Николай Николаевич не вспоминал о прошлом потому, что не жалел о нем: оно ничем не было лучше настоящего и ожидаемого будущего.

Стол, за которым столько лет просидел Николай Николаевич, стоял против широкого, светлого окна. Под окном была посажена молоденькая липка, успевшая вырасти в большое дерево с толстым, черным стволом и пахучими листьями. Николай Николаевич любил или, лучше, привык к этому дереву и к этому окну. Весной окно растворялось, молодые листья заглядывали в комнату, и Николай Николаевич, когда уставал писать, облокачивался на спинку стула и смотрел, как медленно покачивались они. Он в это время ни о чем не думал, но ему было приятно смотреть на светло-зеленые листья, которые шевелились как живые.
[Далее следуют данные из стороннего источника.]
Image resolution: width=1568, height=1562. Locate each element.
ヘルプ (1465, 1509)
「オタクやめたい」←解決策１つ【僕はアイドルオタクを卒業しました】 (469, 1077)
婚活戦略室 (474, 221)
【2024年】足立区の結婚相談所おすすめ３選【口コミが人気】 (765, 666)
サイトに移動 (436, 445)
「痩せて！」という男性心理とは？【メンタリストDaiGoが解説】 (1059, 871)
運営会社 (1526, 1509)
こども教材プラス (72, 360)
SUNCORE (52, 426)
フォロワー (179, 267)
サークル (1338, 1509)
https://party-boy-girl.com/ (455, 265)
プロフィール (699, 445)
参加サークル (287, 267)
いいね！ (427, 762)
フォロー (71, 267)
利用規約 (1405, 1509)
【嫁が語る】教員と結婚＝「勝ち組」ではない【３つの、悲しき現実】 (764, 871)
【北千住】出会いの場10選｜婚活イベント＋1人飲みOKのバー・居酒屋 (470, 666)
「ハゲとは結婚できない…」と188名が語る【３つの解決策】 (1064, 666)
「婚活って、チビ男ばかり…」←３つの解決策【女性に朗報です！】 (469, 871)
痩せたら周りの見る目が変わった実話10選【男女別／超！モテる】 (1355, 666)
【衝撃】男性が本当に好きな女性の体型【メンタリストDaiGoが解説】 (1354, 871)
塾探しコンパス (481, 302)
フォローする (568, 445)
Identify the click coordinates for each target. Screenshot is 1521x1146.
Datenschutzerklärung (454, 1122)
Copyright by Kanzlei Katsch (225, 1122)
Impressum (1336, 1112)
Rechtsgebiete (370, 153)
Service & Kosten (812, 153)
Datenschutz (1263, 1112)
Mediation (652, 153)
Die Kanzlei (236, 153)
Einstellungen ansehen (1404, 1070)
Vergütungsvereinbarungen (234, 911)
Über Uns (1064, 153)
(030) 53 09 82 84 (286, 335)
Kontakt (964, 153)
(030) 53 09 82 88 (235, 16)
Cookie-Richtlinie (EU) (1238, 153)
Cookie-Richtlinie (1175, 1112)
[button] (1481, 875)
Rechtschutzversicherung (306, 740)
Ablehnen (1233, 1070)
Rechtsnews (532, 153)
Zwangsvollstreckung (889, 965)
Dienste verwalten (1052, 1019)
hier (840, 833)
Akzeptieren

Липу эту посадил давно уже умерший пристав, при котором Николай Николаевич поступил на службу. Единственный, кажется, пристав, которого он помнил, – потому, может быть, что это был его первый начальник, а может быть, потому что его особенно часто изображал Кривцов.

Пристав этот очень любил Николая Николаевича и был большой весельчак, шутник.

Николай Николаевич часто вспоминал, как, бывало, его первый начальник подойдет в упор и огорошит вопросом:

– Почему попы покупают шляпы с широкими полями?

И не дожидаясь ответа, сквозь громкий, оглушительный хохот, наклоняясь к самому уху Николая Николаевича, добавляет:

– Потому, что даром им шляп не дают.

Хохочет пристав, хохочут и все подчиненные.

– А что будет с голубой лентой, – спрашивает он далее, – если ее бросить в Ледовитый океан?

Оказывалось, что лента потонет.

В саду кроме липы росло много других деревьев, разведенных тем же приставом. Сад был темный, тенистый, в нем пели соловьи. И Николай Николаевич любил слушать их, но никогда это пение не мешало ему переписывать бумаги. Он начинал слушать только тогда, когда уставала рука. А уставала у него только рука да иногда еще спина. Писал он механически, по навыку, образовавшемуся за долгую службу, внося разнообразие в свое писание только по требованию начальства.

– Пишите помельче, на вас бумаги не напасешься, – говорил один пристав.

И Николай Николаевич выводил мелкие, четкие буквы.

– Что вы бисер нижете, у вас ничего не разберешь, пишите покрупнее, – говорил другой.

И он начинал ставить круглые, разгонистые буквы.

Через два-три дня ему всякий раз начинало казаться, что это именно его собственный почерк, и что он пишет им с самого своего поступления на службу, которое терялось в туманном прошлом, и что будет он так писать до конца своей службы.

Изредка, летом, происходил ремонт. Войдет Николай Николаевич в заново оклеенную комнату с чистым потолком и выкрашенным полом. Комната совсем чужая; ему как-то неловко, и чувство это забавляет его. Николай Николаевич усаживался за свой обычный стол, смотрел на липу, слушал, как поет соловей, и через три дня уже не мог вспомнить, какие были в комнате прежние обои.

Он нигде не бывал, ему незачем было ходить в гости: со всеми сослуживцами он утром и вечером виделся на службе. Сходились обыкновенно за полчаса до присутствия и тут успевали переговорить обо всем, что интересовало их.

Кривцов обыкновенно изображал какое-нибудь начальство, умершее или существующее.

Петров донимал французским диалектом мрачного, сосредоточенного сторожа-раскольника, который обыкновенно отмалчивался и на все назойливые приставания угрюмо ворчал:

– Этого ничего я не знаю, а с истинной веры ты меня не сковырнешь.

– Коман сова?[3]3
  Comment ça va? – «Как дела?» франц.).


[Закрыть]
– в упор спрашивал его Петров.

– Не сковырнешь, говорю.

– Коман сова? – еще настойчивее спрашивал Петров.

– Не сковырнешь, и баста!

– Коман сова? – наступал Петров.

– Тьфу! Нехристи… – отплевывался сторож, выходя из терпения.

После этого начинали говорить о вопросах серьезных. О том, что Фирсов награды к Рождеству не получил; Семёнов жениться хочет на племяннице Дементьева и уже переехал на новую квартиру; у Трифонова убежала кухарка и утащила новый самовар.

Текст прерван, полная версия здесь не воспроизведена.